FORUM KEADILAN – Badan Legislasi (Baleg) DPR RI menggelar rapat kerja dengan pemerintah untuk merevisi Rancangan Undang-Undang (RUU) Pilkada.
Wakil Ketua Baleg Achmad Baidowi atau Awiek yang memimpin jalannya rapat membantah bahwa rapat kali ini dilakukan secara mendadak usai Mahkamah Konstitusi (MK) memutuskan mengurangi ambang batas syarat pencalonan di pilkada.
“Jadi perlu kami jelaskan bahwa RUU ini merupakan usulan usul inisiatif DPR, jadi waktu itu dimulai pada tanggal 23 bulan Oktober tahun 2023 Jadi bukan baru kemarin,” kata Awiek dalam rapat di Gedung DPR RI, Senayan, Jakarta Pusat, 21/8/2024.
Awiek menyebutkan bahwa RUU Pilkada merupakan usulan inisiatif DPR yang disahkan dalam sidang Paripurna pada 21 November 2023.

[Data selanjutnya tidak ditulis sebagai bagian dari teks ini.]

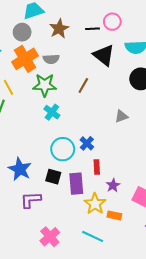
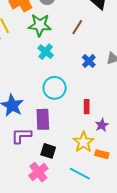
blue cross: (87, 143) -> (89, 61), moved
black square: (53, 177) -> (48, 151), moved
purple rectangle: (76, 184) -> (43, 119), moved

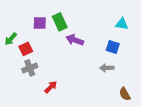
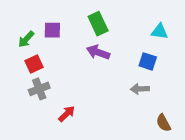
green rectangle: (60, 22) -> (98, 24), moved
green arrow: (11, 39) -> (26, 39), moved

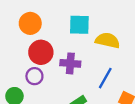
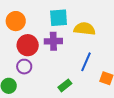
purple cross: (70, 63) -> (53, 41), moved

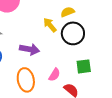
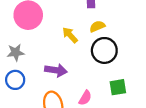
yellow arrow: (50, 25) -> (70, 35), moved

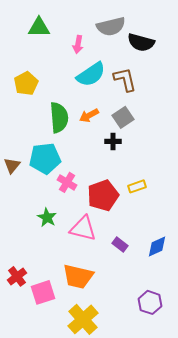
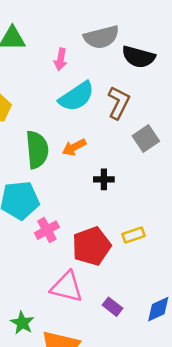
brown L-shape: (125, 79) -> (119, 103), turned 40
gray square: (123, 117) -> (146, 139), moved
pink cross: (67, 182) -> (47, 230), turned 30
green star: (47, 217) -> (22, 323), moved

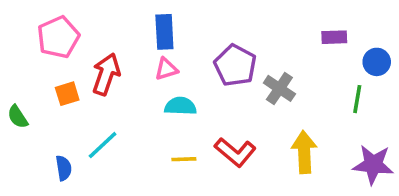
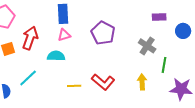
gray cross: (279, 88) -> (147, 46), moved
green line: (357, 99) -> (164, 65), moved
cyan semicircle: (180, 106) -> (56, 56), moved
yellow arrow: (304, 152) -> (142, 82), size x0.7

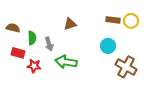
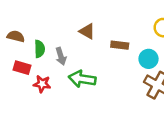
brown rectangle: (113, 20) -> (120, 45), moved
brown triangle: (70, 24) -> (87, 31), turned 48
cyan circle: (108, 46) -> (148, 59), moved

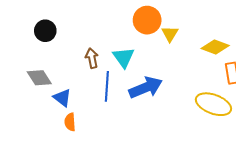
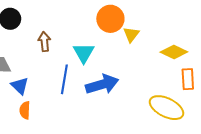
brown arrow: (92, 58) -> (44, 42), moved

Politisi Partai Persatuan Pembangunan (PPP) itu juga menjelaskan bahwa rapat RUU Pilkada baru bisa dilaksanakan kali ini karena terdapat beberapa kendala, antara lain karena ada pelaksanaan Pemilu 2024.
“Tetapi karena kita menghadapi pemilu, tahu sama tahu semua sibuk kemudian sempat tertunda dan semakin tertunda karena waktu itu ada putusan Mahkamah Konstitusi mengenai penjadwalan pilkada yang tidak bisa ditunda lagi waktu itu sempat ada MK memutuskan tidak ada perubahan jadwal pilkada,” ujarnya.
Awiek mengatakan, pihaknya sudah sejak lama menerima Surat Perintah Presiden (Supres) untuk membahas RUU Pilkada. Kemudian, dia juga mengakui bahwa mendapat perintah dari DPR untuk segera membahas RUU Pilkada.
“Kemarin kita mendapatkan penugasan dari pimpinan DPR untuk melaksanakan pembahasan RUU, pembahasan tingkat 1 jadi ini bukan RUU yang baru diusulkan tapi merupakan kelanjutan dari usul inisiatif DPR yang tertunda,” tandasnya.
Sebelumnya, MK mengabulkan sebagian gugatan yang diajukan oleh Partai Buruh dan Partai Gelora mengenai Undang-Undang (UU) Pilkada, khususnya mengenai ambang batas syarat pencalonan kepala daerah. Putusan tersebut dibacakan pada Selasa, 20/8 siang.
“Mengabulkan permohonan Pemohon untuk sebagian,” kata Ketua MK Suhartoyo saat membacakan amar putusannya.
Dalam putusannya, MK menyatakan Pasal 40 ayat 1 UU Nomor 10 Tahun 2016 tentang Perubahan Kedua Atas UU Nomor 1 Tahun 2015 tentang Penetapan Peraturan Pemerintah Pengganti UU Nomor 1 Tahun 2014 tentang Pemilihan Gubernur, Bupati, dan Wali Kota bertentangan dengan Undang-Undang Dasar 1945.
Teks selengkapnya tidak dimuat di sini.